▸ Materials provided
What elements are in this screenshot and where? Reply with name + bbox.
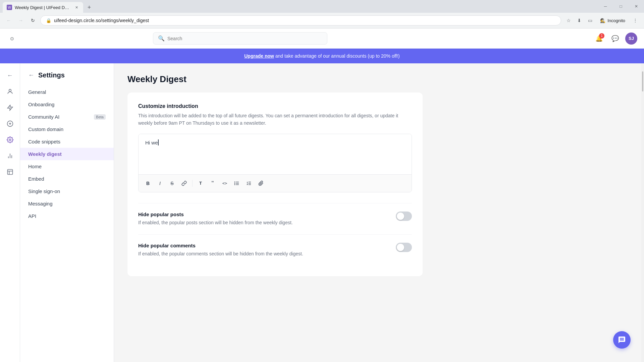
svg-point-16 [234,184,235,185]
incognito-label: Incognito [607,18,625,23]
sidebar-item-custom-domain[interactable]: Custom domain [20,123,114,135]
download-icon[interactable]: ⬇ [575,16,584,25]
hide-popular-comments-info: Hide popular comments If enabled, the po… [138,243,303,257]
screen-cast-icon[interactable]: ▭ [585,16,595,25]
sidebar-item-label-custom-domain: Custom domain [28,126,63,132]
sidebar-item-api[interactable]: API [20,210,114,222]
new-tab-button[interactable]: + [85,3,94,12]
sidebar-billing-button[interactable] [3,117,17,130]
hide-popular-posts-toggle[interactable] [396,212,412,221]
scrollbar[interactable] [641,63,644,362]
main-content: Weekly Digest Customize introduction Thi… [114,63,641,362]
scrollbar-thumb [642,71,643,92]
beta-badge: Beta [94,114,106,120]
strikethrough-button[interactable]: S [167,178,177,189]
sidebar-item-messaging[interactable]: Messaging [20,197,114,210]
sidebar-settings-button[interactable] [3,133,17,146]
sidebar-item-community-ai[interactable]: Community AI Beta [20,111,114,123]
sidebar-layout-button[interactable] [3,165,17,179]
header-actions: 🔔 1 💬 SJ [593,33,637,45]
hide-popular-comments-toggle[interactable] [396,243,412,252]
search-input[interactable] [167,36,322,41]
numbered-list-button[interactable] [244,178,254,189]
back-button[interactable]: ← [4,16,13,25]
tab-close-button[interactable]: ✕ [74,5,79,10]
browser-actions: ☆ ⬇ ▭ 🕵 Incognito ⋮ [564,16,640,25]
close-window-button[interactable]: ✕ [629,1,644,12]
sidebar-item-general[interactable]: General [20,86,114,98]
sidebar-item-label-home: Home [28,164,42,169]
tab-title: Weekly Digest | UIFeed Design [15,5,71,10]
incognito-icon: 🕵 [600,18,605,23]
cursor [158,139,159,145]
icon-sidebar: ← [0,63,20,362]
hide-popular-posts-info: Hide popular posts If enabled, the popul… [138,212,293,226]
editor-content-area[interactable]: Hi we [139,134,412,174]
hide-popular-posts-section: Hide popular posts If enabled, the popul… [138,203,412,234]
sidebar-analytics-button[interactable] [3,149,17,163]
refresh-button[interactable]: ↻ [28,16,38,25]
bold-button[interactable]: B [143,178,153,189]
sidebar-item-onboarding[interactable]: Onboarding [20,98,114,111]
hide-popular-comments-title: Hide popular comments [138,243,303,248]
editor-text: Hi we [145,140,158,145]
sidebar-item-label-messaging: Messaging [28,201,53,206]
code-button[interactable]: <> [219,178,230,189]
tab-favicon: W [7,5,12,10]
sidebar-users-button[interactable] [3,85,17,98]
svg-point-15 [234,183,235,183]
bookmark-icon[interactable]: ☆ [564,16,573,25]
sidebar-item-home[interactable]: Home [20,160,114,173]
bullet-list-button[interactable] [231,178,242,189]
sidebar-item-weekly-digest[interactable]: Weekly digest [20,148,114,160]
italic-button[interactable]: I [155,178,165,189]
sidebar-item-label-community-ai: Community AI [28,114,59,120]
attachment-button[interactable] [256,178,266,189]
search-icon: 🔍 [158,35,165,42]
menu-button[interactable]: ⋮ [631,16,640,25]
sidebar-back-button[interactable]: ← [3,69,17,82]
avatar[interactable]: SJ [625,33,637,45]
incognito-button[interactable]: 🕵 Incognito [596,17,629,24]
maximize-button[interactable]: □ [613,1,629,12]
chat-fab-button[interactable] [613,331,631,349]
hide-popular-posts-desc: If enabled, the popular posts section wi… [138,219,293,226]
search-bar[interactable]: 🔍 [153,32,327,45]
browser-tab[interactable]: W Weekly Digest | UIFeed Design ✕ [3,2,83,13]
forward-button[interactable]: → [16,16,25,25]
app-logo[interactable]: ⊙ [7,33,17,44]
content-card: Customize introduction This introduction… [127,93,423,276]
settings-back-button[interactable]: ← [28,72,34,79]
editor-container: Hi we B I S T " <> [138,134,412,192]
svg-rect-8 [7,170,12,175]
sidebar-item-single-sign-on[interactable]: Single sign-on [20,185,114,197]
sidebar-item-label-single-sign-on: Single sign-on [28,188,60,194]
toolbar-separator-1 [192,180,193,187]
hide-popular-comments-section: Hide popular comments If enabled, the po… [138,234,412,265]
minimize-button[interactable]: ─ [598,1,613,12]
sidebar-item-label-general: General [28,89,46,95]
sidebar-item-label-embed: Embed [28,176,44,182]
browser-chrome: W Weekly Digest | UIFeed Design ✕ + ─ □ … [0,0,644,28]
quote-button[interactable]: " [207,178,218,189]
sidebar-item-label-code-snippets: Code snippets [28,139,60,144]
upgrade-banner: Upgrade now and take advantage of our an… [0,49,644,63]
text-style-button[interactable]: T [195,178,206,189]
sidebar-item-embed[interactable]: Embed [20,173,114,185]
messages-button[interactable]: 💬 [609,33,621,45]
notifications-button[interactable]: 🔔 1 [593,33,605,45]
sidebar-item-label-api: API [28,213,36,219]
svg-point-0 [9,89,11,92]
toggle-knob [397,213,404,220]
notification-badge: 1 [599,33,604,39]
customize-introduction-section: Customize introduction This introduction… [138,103,412,192]
app-header: ⊙ 🔍 🔔 1 💬 SJ [0,28,644,49]
customize-intro-desc: This introduction will be added to the t… [138,112,412,127]
address-bar[interactable]: 🔒 uifeed-design.circle.so/settings/weekl… [40,15,561,25]
link-button[interactable] [179,178,190,189]
settings-title-area: ← Settings [20,71,114,86]
hide-popular-comments-desc: If enabled, the popular comments section… [138,250,303,257]
sidebar-activity-button[interactable] [3,101,17,114]
sidebar-item-code-snippets[interactable]: Code snippets [20,135,114,148]
upgrade-link[interactable]: Upgrade now [244,53,274,59]
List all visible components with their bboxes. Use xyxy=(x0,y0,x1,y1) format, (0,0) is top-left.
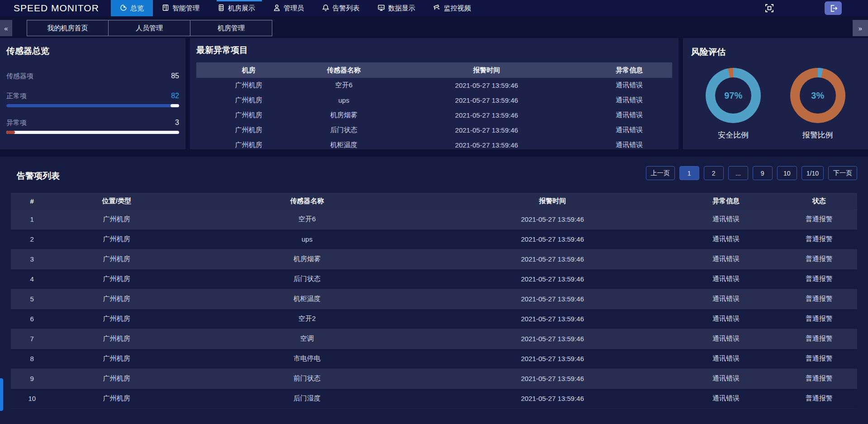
pie-overview-icon xyxy=(120,4,127,13)
table-row: 广州机房ups2021-05-27 13:59:46通讯错误 xyxy=(196,93,672,108)
sensor-abnormal-label: 异常项 xyxy=(6,119,27,127)
col-sensor-name: 传感器名称 xyxy=(301,66,386,75)
nav-label: 机房展示 xyxy=(228,4,255,13)
next-page-button[interactable]: 下一页 xyxy=(828,166,857,180)
alarm-ratio-donut: 3% xyxy=(790,68,845,123)
sensor-total-value: 85 xyxy=(171,72,179,80)
table-row: 6广州机房空开22021-05-27 13:59:46通讯错误普通报警 xyxy=(11,309,857,329)
col-location-type: 位置/类型 xyxy=(53,197,180,205)
latest-abnormal-table: 机房 传感器名称 报警时间 异常信息 广州机房空开62021-05-27 13:… xyxy=(196,62,672,152)
nav-item-admin[interactable]: 管理员 xyxy=(264,0,313,16)
sensor-overview-panel: 传感器总览 传感器项 85 正常项 82 异常项 3 xyxy=(0,38,185,149)
top-navbar: SPEED MONITOR 总览 智能管理 机房展示 管理员 告警列表 数据显示 xyxy=(0,0,868,16)
table-row: 10广州机房后门湿度2021-05-27 13:59:46通讯错误普通报警 xyxy=(11,389,857,409)
alarm-ratio-caption: 报警比例 xyxy=(802,130,833,140)
page-tabs: 我的机房首页 人员管理 机房管理 xyxy=(27,20,272,36)
safe-ratio-value: 97% xyxy=(724,91,742,101)
table-row: 广州机房后门状态2021-05-27 13:59:46通讯错误 xyxy=(196,123,672,138)
normal-progress-thumb xyxy=(171,104,179,107)
col-alarm-time: 报警时间 xyxy=(434,197,671,205)
page-indicator[interactable]: 1/10 xyxy=(802,166,824,180)
normal-progress-bar xyxy=(6,104,179,107)
col-index: # xyxy=(11,197,53,205)
col-error-info: 异常信息 xyxy=(587,66,672,75)
page-button-1[interactable]: 1 xyxy=(679,166,699,180)
tab-room-manage[interactable]: 机房管理 xyxy=(190,20,272,36)
left-edge-scroll-indicator[interactable] xyxy=(0,378,3,411)
table-row: 1广州机房空开62021-05-27 13:59:46通讯错误普通报警 xyxy=(11,210,857,229)
table-row: 3广州机房机房烟雾2021-05-27 13:59:46通讯错误普通报警 xyxy=(11,249,857,269)
table-row: 7广州机房空调2021-05-27 13:59:46通讯错误普通报警 xyxy=(11,329,857,349)
risk-assessment-panel: 风险评估 97% 安全比例 3% 报警比例 xyxy=(683,38,868,149)
nav-label: 总览 xyxy=(130,4,144,13)
tabs-scroll-right-button[interactable]: » xyxy=(853,20,868,36)
chevron-double-left-icon: « xyxy=(4,24,8,32)
prev-page-button[interactable]: 上一页 xyxy=(646,166,675,180)
fullscreen-button[interactable] xyxy=(764,3,775,14)
safe-ratio-caption: 安全比例 xyxy=(718,130,749,140)
alarm-table: # 位置/类型 传感器名称 报警时间 异常信息 状态 1广州机房空开62021-… xyxy=(11,193,857,409)
main-nav: 总览 智能管理 机房展示 管理员 告警列表 数据显示 监控视频 xyxy=(111,0,480,16)
col-status: 状态 xyxy=(781,197,857,205)
alarm-table-header: # 位置/类型 传感器名称 报警时间 异常信息 状态 xyxy=(11,193,857,210)
risk-charts: 97% 安全比例 3% 报警比例 xyxy=(691,68,860,140)
page-button-9[interactable]: 9 xyxy=(753,166,773,180)
nav-item-data-display[interactable]: 数据显示 xyxy=(369,0,424,16)
logout-button[interactable] xyxy=(825,1,842,15)
nav-item-overview[interactable]: 总览 xyxy=(111,0,153,16)
abnormal-progress-bar xyxy=(6,131,179,134)
safe-ratio-chart: 97% 安全比例 xyxy=(706,68,761,140)
sensor-overview-title: 传感器总览 xyxy=(6,45,179,57)
tabs-scroll-left-button[interactable]: « xyxy=(0,20,12,36)
topnav-actions xyxy=(764,0,868,16)
safe-ratio-donut: 97% xyxy=(706,68,761,123)
page-button-ellipsis[interactable]: ... xyxy=(728,166,748,180)
nav-label: 监控视频 xyxy=(444,4,471,13)
room-display-icon xyxy=(218,4,225,13)
table-row: 广州机房空开62021-05-27 13:59:46通讯错误 xyxy=(196,78,672,93)
nav-item-alarm-list[interactable]: 告警列表 xyxy=(313,0,369,16)
nav-item-video-monitor[interactable]: 监控视频 xyxy=(424,0,480,16)
admin-icon xyxy=(273,4,280,13)
col-error-info: 异常信息 xyxy=(671,197,781,205)
page-button-2[interactable]: 2 xyxy=(704,166,724,180)
nav-label: 告警列表 xyxy=(332,4,360,13)
sensor-total-label: 传感器项 xyxy=(6,72,33,81)
alarm-bell-icon xyxy=(322,4,329,13)
col-alarm-time: 报警时间 xyxy=(387,66,587,75)
video-camera-icon xyxy=(433,4,441,13)
alarm-ratio-value: 3% xyxy=(811,91,824,101)
table-row: 广州机房机柜温度2021-05-27 13:59:46通讯错误 xyxy=(196,138,672,152)
table-row: 广州机房机房烟雾2021-05-27 13:59:46通讯错误 xyxy=(196,108,672,123)
table-row: 9广州机房前门状态2021-05-27 13:59:46通讯错误普通报警 xyxy=(11,369,857,389)
latest-abnormal-panel: 最新异常项目 机房 传感器名称 报警时间 异常信息 广州机房空开62021-05… xyxy=(190,38,678,149)
table-row: 8广州机房市电停电2021-05-27 13:59:46通讯错误普通报警 xyxy=(11,349,857,369)
nav-item-room-display[interactable]: 机房展示 xyxy=(209,0,264,16)
risk-assessment-title: 风险评估 xyxy=(691,46,860,58)
subnav-bar: « 我的机房首页 人员管理 机房管理 » xyxy=(0,16,868,36)
alarm-list-section: 告警项列表 上一页 1 2 ... 9 10 1/10 下一页 # 位置/类型 … xyxy=(0,157,868,424)
latest-abnormal-title: 最新异常项目 xyxy=(196,44,672,56)
nav-label: 智能管理 xyxy=(172,4,199,13)
col-room: 机房 xyxy=(196,66,301,75)
alarm-list-title: 告警项列表 xyxy=(17,170,60,182)
alarm-ratio-chart: 3% 报警比例 xyxy=(790,68,845,140)
tab-my-room-home[interactable]: 我的机房首页 xyxy=(27,20,109,36)
dashboard-top-row: 传感器总览 传感器项 85 正常项 82 异常项 3 最新异常项目 机房 传感器… xyxy=(0,38,868,149)
app-title: SPEED MONITOR xyxy=(0,3,111,14)
page-button-10[interactable]: 10 xyxy=(777,166,797,180)
nav-label: 数据显示 xyxy=(388,4,415,13)
nav-label: 管理员 xyxy=(284,4,304,13)
chevron-double-right-icon: » xyxy=(859,24,862,32)
normal-progress-fill xyxy=(6,104,172,107)
sensor-abnormal-value: 3 xyxy=(175,119,179,127)
col-sensor-name: 传感器名称 xyxy=(180,197,434,205)
nav-item-smart-manage[interactable]: 智能管理 xyxy=(153,0,209,16)
data-display-icon xyxy=(378,4,385,13)
table-row: 2广州机房ups2021-05-27 13:59:46通讯错误普通报警 xyxy=(11,229,857,249)
smart-manage-icon xyxy=(162,4,169,13)
tab-personnel-manage[interactable]: 人员管理 xyxy=(109,20,190,36)
pagination: 上一页 1 2 ... 9 10 1/10 下一页 xyxy=(646,166,857,180)
abnormal-progress-fill xyxy=(6,131,15,134)
nav-hover-indicator xyxy=(217,0,262,1)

▸ Your objective
Sift through the material above and copy each line that holds "code".

▸ Task solution
code-button[interactable]: <> [219,178,230,189]
sidebar-item-label-code-snippets: Code snippets [28,139,60,144]
sidebar-item-code-snippets[interactable]: Code snippets [20,135,114,148]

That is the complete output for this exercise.